(Data for review Opens)
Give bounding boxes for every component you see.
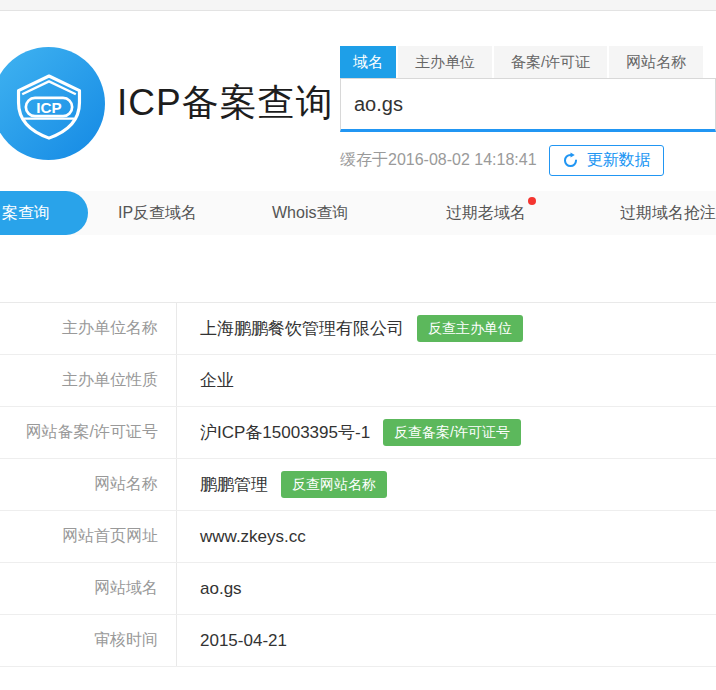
review-date-value: 2015-04-21 — [200, 631, 287, 651]
new-badge-dot — [528, 197, 536, 205]
row-label: 网站首页网址 — [0, 511, 177, 562]
search-type-tabs: 域名 主办单位 备案/许可证 网站名称 — [340, 46, 716, 78]
site-name-value: 鹏鹏管理 — [200, 473, 268, 496]
table-row: 网站首页网址 www.zkeys.cc — [0, 511, 716, 563]
refresh-label: 更新数据 — [587, 150, 651, 171]
refresh-icon — [562, 152, 579, 169]
row-label: 主办单位名称 — [0, 303, 177, 354]
nav-item-label: 过期老域名 — [446, 203, 526, 224]
page-title: ICP备案查询 — [117, 78, 334, 128]
tab-organizer[interactable]: 主办单位 — [398, 46, 492, 78]
table-row: 主办单位名称 上海鹏鹏餐饮管理有限公司 反查主办单位 — [0, 303, 716, 355]
table-row: 网站域名 ao.gs — [0, 563, 716, 615]
nav-item-ip-reverse[interactable]: IP反查域名 — [118, 191, 197, 235]
row-value-cell: www.zkeys.cc — [177, 511, 306, 562]
row-value-cell: 沪ICP备15003395号-1 反查备案/许可证号 — [177, 407, 521, 458]
row-label: 网站备案/许可证号 — [0, 407, 177, 458]
cache-row: 缓存于2016-08-02 14:18:41 更新数据 — [340, 145, 716, 176]
reverse-lookup-organizer-button[interactable]: 反查主办单位 — [417, 315, 523, 342]
homepage-url-value: www.zkeys.cc — [200, 527, 306, 547]
tab-domain[interactable]: 域名 — [340, 46, 396, 78]
search-panel: 域名 主办单位 备案/许可证 网站名称 缓存于2016-08-02 14:18:… — [340, 46, 716, 176]
reverse-lookup-site-name-button[interactable]: 反查网站名称 — [281, 471, 387, 498]
row-value-cell: 企业 — [177, 355, 234, 406]
tab-license[interactable]: 备案/许可证 — [494, 46, 607, 78]
row-label: 审核时间 — [0, 615, 177, 666]
table-row: 网站备案/许可证号 沪ICP备15003395号-1 反查备案/许可证号 — [0, 407, 716, 459]
row-value-cell: ao.gs — [177, 563, 242, 614]
nav-bar: 案查询 IP反查域名 Whois查询 过期老域名 过期域名抢注 — [0, 191, 716, 235]
nav-item-expired-preorder[interactable]: 过期域名抢注 — [620, 191, 716, 235]
search-input[interactable] — [340, 78, 716, 132]
site-domain-value: ao.gs — [200, 579, 242, 599]
cache-timestamp: 缓存于2016-08-02 14:18:41 — [340, 150, 537, 171]
reverse-lookup-license-button[interactable]: 反查备案/许可证号 — [383, 419, 521, 446]
organizer-name-value: 上海鹏鹏餐饮管理有限公司 — [200, 317, 404, 340]
svg-text:ICP: ICP — [36, 98, 61, 115]
table-row: 网站名称 鹏鹏管理 反查网站名称 — [0, 459, 716, 511]
organizer-nature-value: 企业 — [200, 369, 234, 392]
nav-item-icp-lookup-active[interactable]: 案查询 — [0, 191, 88, 235]
refresh-data-button[interactable]: 更新数据 — [549, 145, 664, 176]
row-label: 主办单位性质 — [0, 355, 177, 406]
row-label: 网站名称 — [0, 459, 177, 510]
table-row: 审核时间 2015-04-21 — [0, 615, 716, 667]
table-row: 主办单位性质 企业 — [0, 355, 716, 407]
row-value-cell: 2015-04-21 — [177, 615, 287, 666]
result-table: 主办单位名称 上海鹏鹏餐饮管理有限公司 反查主办单位 主办单位性质 企业 网站备… — [0, 302, 716, 667]
row-label: 网站域名 — [0, 563, 177, 614]
icp-logo: ICP — [0, 47, 105, 160]
header: ICP ICP备案查询 域名 主办单位 备案/许可证 网站名称 缓存于2016-… — [0, 11, 716, 191]
nav-item-expired-domains[interactable]: 过期老域名 — [446, 191, 526, 235]
row-value-cell: 鹏鹏管理 反查网站名称 — [177, 459, 387, 510]
shield-icon: ICP — [10, 65, 88, 143]
nav-item-whois[interactable]: Whois查询 — [272, 191, 348, 235]
license-number-value: 沪ICP备15003395号-1 — [200, 421, 370, 444]
row-value-cell: 上海鹏鹏餐饮管理有限公司 反查主办单位 — [177, 303, 523, 354]
top-strip — [0, 0, 716, 11]
tab-site-name[interactable]: 网站名称 — [609, 46, 703, 78]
(Data for review Closes)
**Task objective**
Your output must match the records word for word, apart from the images, which are left out.

**Result**
Give bounding boxes for every component you see.
review-date-value: 2015-04-21 — [200, 631, 287, 651]
new-badge-dot — [528, 197, 536, 205]
row-label: 网站首页网址 — [0, 511, 177, 562]
search-type-tabs: 域名 主办单位 备案/许可证 网站名称 — [340, 46, 716, 78]
site-name-value: 鹏鹏管理 — [200, 473, 268, 496]
table-row: 网站首页网址 www.zkeys.cc — [0, 511, 716, 563]
refresh-label: 更新数据 — [587, 150, 651, 171]
refresh-icon — [562, 152, 579, 169]
row-label: 主办单位名称 — [0, 303, 177, 354]
nav-item-label: 过期老域名 — [446, 203, 526, 224]
page-title: ICP备案查询 — [117, 78, 334, 128]
tab-organizer[interactable]: 主办单位 — [398, 46, 492, 78]
table-row: 主办单位名称 上海鹏鹏餐饮管理有限公司 反查主办单位 — [0, 303, 716, 355]
table-row: 网站域名 ao.gs — [0, 563, 716, 615]
nav-item-ip-reverse[interactable]: IP反查域名 — [118, 191, 197, 235]
row-value-cell: www.zkeys.cc — [177, 511, 306, 562]
row-value-cell: 沪ICP备15003395号-1 反查备案/许可证号 — [177, 407, 521, 458]
row-label: 网站备案/许可证号 — [0, 407, 177, 458]
cache-row: 缓存于2016-08-02 14:18:41 更新数据 — [340, 145, 716, 176]
reverse-lookup-organizer-button[interactable]: 反查主办单位 — [417, 315, 523, 342]
homepage-url-value: www.zkeys.cc — [200, 527, 306, 547]
tab-domain[interactable]: 域名 — [340, 46, 396, 78]
search-panel: 域名 主办单位 备案/许可证 网站名称 缓存于2016-08-02 14:18:… — [340, 46, 716, 176]
reverse-lookup-site-name-button[interactable]: 反查网站名称 — [281, 471, 387, 498]
row-value-cell: 企业 — [177, 355, 234, 406]
tab-license[interactable]: 备案/许可证 — [494, 46, 607, 78]
row-label: 审核时间 — [0, 615, 177, 666]
table-row: 网站备案/许可证号 沪ICP备15003395号-1 反查备案/许可证号 — [0, 407, 716, 459]
row-value-cell: ao.gs — [177, 563, 242, 614]
nav-bar: 案查询 IP反查域名 Whois查询 过期老域名 过期域名抢注 — [0, 191, 716, 235]
nav-item-expired-preorder[interactable]: 过期域名抢注 — [620, 191, 716, 235]
search-input[interactable] — [340, 78, 716, 132]
site-domain-value: ao.gs — [200, 579, 242, 599]
cache-timestamp: 缓存于2016-08-02 14:18:41 — [340, 150, 537, 171]
reverse-lookup-license-button[interactable]: 反查备案/许可证号 — [383, 419, 521, 446]
organizer-name-value: 上海鹏鹏餐饮管理有限公司 — [200, 317, 404, 340]
svg-text:ICP: ICP — [36, 98, 61, 115]
table-row: 网站名称 鹏鹏管理 反查网站名称 — [0, 459, 716, 511]
organizer-nature-value: 企业 — [200, 369, 234, 392]
nav-item-icp-lookup-active[interactable]: 案查询 — [0, 191, 88, 235]
refresh-data-button[interactable]: 更新数据 — [549, 145, 664, 176]
row-label: 主办单位性质 — [0, 355, 177, 406]
row-label: 网站名称 — [0, 459, 177, 510]
table-row: 审核时间 2015-04-21 — [0, 615, 716, 667]
table-row: 主办单位性质 企业 — [0, 355, 716, 407]
row-value-cell: 2015-04-21 — [177, 615, 287, 666]
result-table: 主办单位名称 上海鹏鹏餐饮管理有限公司 反查主办单位 主办单位性质 企业 网站备… — [0, 302, 716, 667]
row-label: 网站域名 — [0, 563, 177, 614]
icp-logo: ICP — [0, 47, 105, 160]
header: ICP ICP备案查询 域名 主办单位 备案/许可证 网站名称 缓存于2016-… — [0, 11, 716, 191]
nav-item-expired-domains[interactable]: 过期老域名 — [446, 191, 526, 235]
row-value-cell: 鹏鹏管理 反查网站名称 — [177, 459, 387, 510]
shield-icon: ICP — [10, 65, 88, 143]
nav-item-whois[interactable]: Whois查询 — [272, 191, 348, 235]
license-number-value: 沪ICP备15003395号-1 — [200, 421, 370, 444]
row-value-cell: 上海鹏鹏餐饮管理有限公司 反查主办单位 — [177, 303, 523, 354]
top-strip — [0, 0, 716, 11]
tab-site-name[interactable]: 网站名称 — [609, 46, 703, 78]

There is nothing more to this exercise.